Tonight's presentation will take place in the Benjamin Franklin Room of the U.S. Department of State, 2201 C St., N.W., Washington, D.C. Reporters who wish to attend must contact Bob Ludwig at (202) 334-2138 by noon today.

This year's award celebrates fiber-optic technology, a watershed development in the global telecommunications and information technology revolution. Optical fiber uses light to carry vast amounts of information through silica fiber material that is thinner than a human hair. Its low manufacturing cost and ability to transmit much more information than copper wire has fueled an explosion in global communications. It is the "concrete" of the information superhighway. By the end of 1998 more than 215 million kilometers of optical fiber had been installed worldwide, enough to stretch to the moon and back nearly 280 times.

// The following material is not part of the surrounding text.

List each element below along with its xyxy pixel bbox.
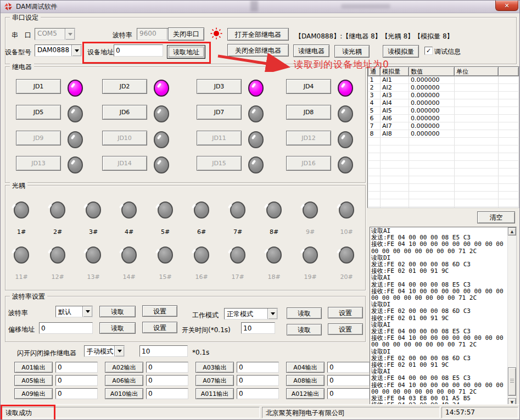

Kao, who was working at ITT's Standard Telecommunications Laboratories in the 1960s, theorized about how to use light for communication instead of bulky copper wire and was the first to publicly propose the possibility of a practical application for fiber-optic telecommunication. Maurer led a team of researchers at Corning Inc. that included co-inventors Donald Keck and Peter Schultz, who designed and produced the first optical fiber in 1970. MacChesney and his colleagues at Bell Laboratories -- formerly part of AT&T and now the research and development arm of Lucent Technologies -- followed in 1974 with the Modified Chemical Vapor Deposition process, which provided a path to the practical mass production of high-quality optical fiber.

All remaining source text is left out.